Essais/édition Michaud, 1907/Texte modernisé/Livre II/Chapitre 28

Traduction par Michaud.
Firmin Didot (Livre IIp. 587-591).

CHAPITRE XXVIII.

Chaque chose en son temps.

Caton le censeur et Caton d’Utique ; la vertu de celui-ci l’emporte de beaucoup sur celle du premier. — Ceux qui mettent sur le même rang Caton le censeur et Caton d’Utique, celui qui s’est lui-même donné la mort, assimilent l’une à l’autre deux belles natures qui ont bien des points communs. Caton le censeur montra son beau naturel sous plus d’aspects différents, il l’emporte par ses succès militaires et les services rendus dans les charges publiques qu’il a occupées ; mais la vertu de Caton d’Utique, outre que ce serait un blasphème d’estimer qu’une autre puisse lui être comparée sous le rapport de l’énergie, a été beaucoup plus pure. Qui oserait en effet décharger celle de Caton le censeur du reproche d’envie et d’ambition, lui qui alla jusqu’à attaquer l’honneur de Scipion qui, en bonté et à tous autres égards, était de beaucoup meilleur que lui et que tout autre de son siècle ?

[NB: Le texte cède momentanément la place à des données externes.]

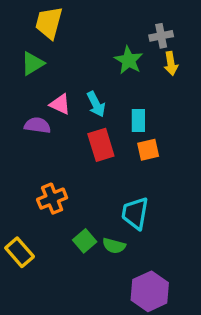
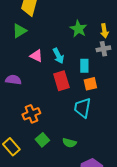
gray cross: (161, 36) -> (103, 49), moved
purple semicircle: (37, 125) -> (13, 80), moved
cyan trapezoid: (135, 213) -> (82, 108), moved
green square: (85, 241) -> (42, 140), moved

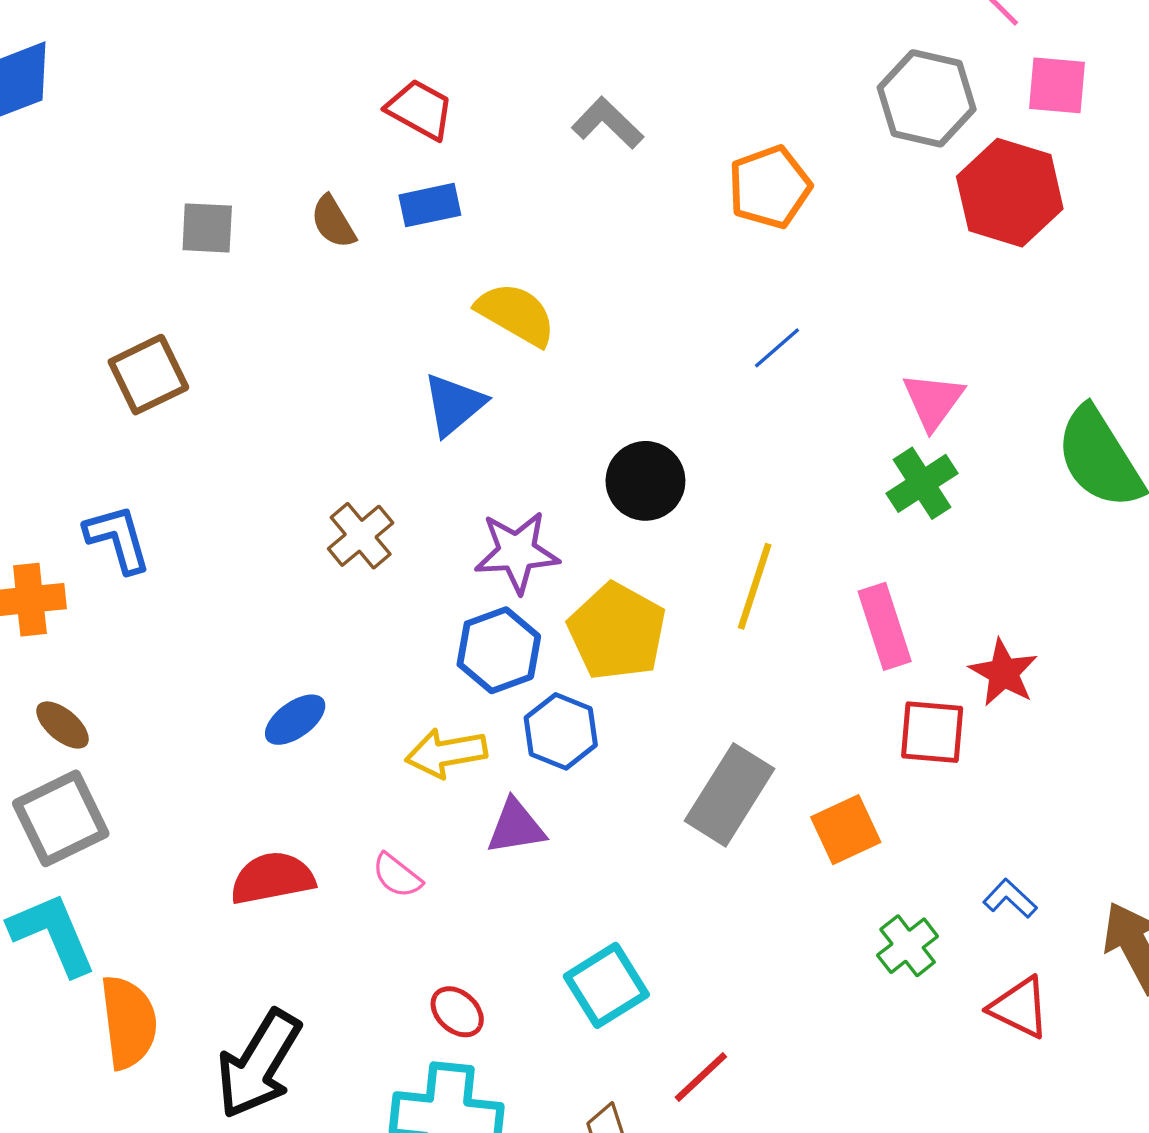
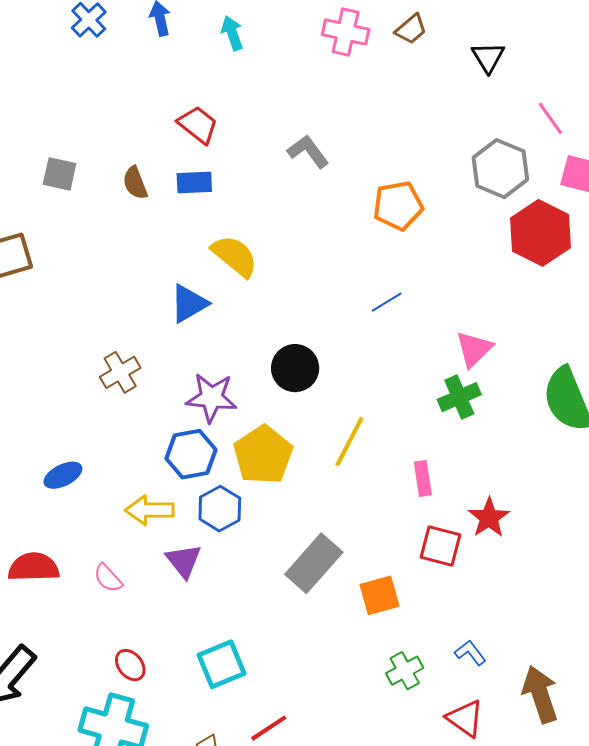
pink rectangle: (885, 626) -> (423, 478), size x0.7
purple triangle: (516, 827) -> (184, 561), turned 51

Dans sa vieillesse Caton le censeur s’avisa d’apprendre le grec, c’est un ridicule ; toutes choses doivent être faites en leur temps. — On dit entre autres de Caton le censeur que, dans son extrême vieillesse, il se mit à apprendre la langue grecque, y apportant beaucoup d’application, comme s’il voulait satisfaire un désir inné depuis longtemps ; je ne tiens pas cela comme si digne d’admiration, c’est à proprement parler ce que j’appellerais retomber en enfance. Chaque chose a son temps, les bonnes comme le reste ; et il peut fort bien arriver qu’une prière soit dite à un moment inopportun, ainsi que cela fut reproché à Q. Flaminius, que, général en chef, on avait vu, lors d’une bataille qu’il gagna, se mettre à l’écart, au moment de s’engager, et s’amuser à prier Dieu : « Le sage lui-même met des bornes à sa vertu (Juvenal). »

Eudémonidas voyant Xénocrate, à un âge avancé, s’empresser aux leçons de son école, dit : « Quand donc celui-ci saura-t-il, s’il apprend encore ? » — Philopoemen, entendant prodiguer les éloges au roi Ptolémée, parce que chaque jour il s’endurcissait en faisant des armes, disait : « Un roi de son âge n’est pas à louer de ce qu’il se livre à de semblables exercices, qu’il ne devrait plus qu’appliquer quand l’occasion s’en présente. » — L’homme jeune, disent les sages, doit se préparer, le vieillard jouir du fruit de sa prépara- tion ; et le plus grand défaut qu’ils relèvent en nous, c’est que nos désirs se rajeunissent sans cesse, que sans cesse nous recommencons notre vie.

Nos désirs devraient être amortis par l’âge, mais nos goûts et nos passions survivent à la perte de nos facultés. — Nos études et nos goûts devraient quelquefois être ceux qui conviennent à la vieillesse ; déjà nous avons un pied dans la fosse, et nos aspirations, ce que nous poursuivons, viennent à peine de maître « Tu fais tailler des marbres à la veille de mourir, élever des maisons, quand tu ne devrais songer qu’à un tombeau (Horace). » Le plus long des desseins que je conçois, ne demande pas un an pour sa réalisation ; je ne pense qu’à ma fin et me défais de toutes nouvelles espérances et entreprises ; j’adresse un adieu définitif à tous les lieux que je quitte et aliène chaque jour quelque chose de ce que je possède : « Depuis longtemps je ne perds, ni ne gagne…, il me reste plus de provisions que je n’ai de chemin à faire (Senèque) » ; « J’ai vécu, j’ai fourni la carrière que m’avait assignée la fortune (Virgile). »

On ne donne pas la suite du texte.